- _Task prompt_: Reproduce the opening lines of the listing below exactly, stopping after the line that contains "2026年9月12日(土)" and leaving out any pictures.
○ ○ ○
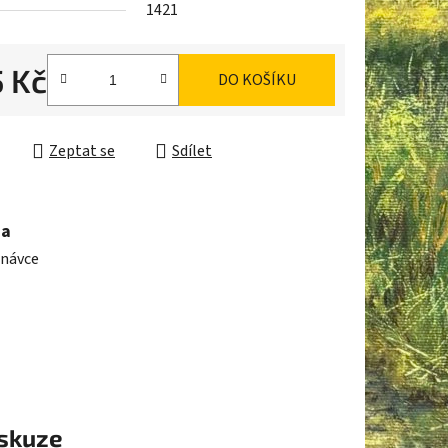
1421
5 Kč
DO KOŠÍKU
cena:
ek.
Zeptat se
Sdílet
ma
dnávce
skuze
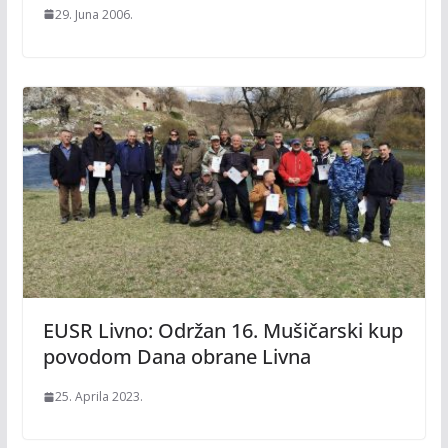
29. Juna 2006.
EUSR Livno: Održan 16. Mušičarski kup
povodom Dana obrane Livna
25. Aprila 2023.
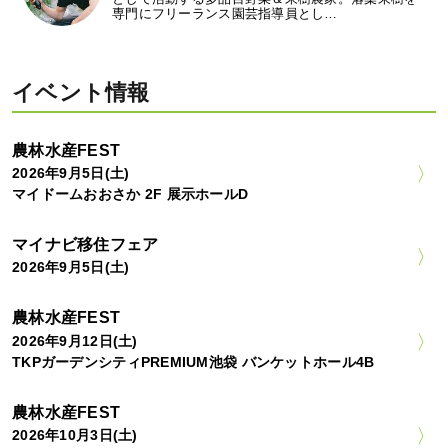
専門にフリーランス園芸指導員とし…
イベント情報
農林水産FEST
2026年9月5日(土)
マイドームおおさか 2F 展示ホールD
マイナビ移住フェア
2026年9月5日(土)
農林水産FEST
2026年9月12日(土)
TKPガーデンシティPREMIUM池袋 バンケットホール4B
農林水産FEST
2026年10月3日(土)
○ ○ ○
- _Written solution_:
1421
5 Kč
DO KOŠÍKU
cena:
ek.
Zeptat se
Sdílet
ma
dnávce
skuze
29. Juna 2006.
EUSR Livno: Održan 16. Mušičarski kup
povodom Dana obrane Livna
25. Aprila 2023.
専門にフリーランス園芸指導員とし…
イベント情報
農林水産FEST
2026年9月5日(土)
マイドームおおさか 2F 展示ホールD
マイナビ移住フェア
2026年9月5日(土)
農林水産FEST
2026年9月12日(土)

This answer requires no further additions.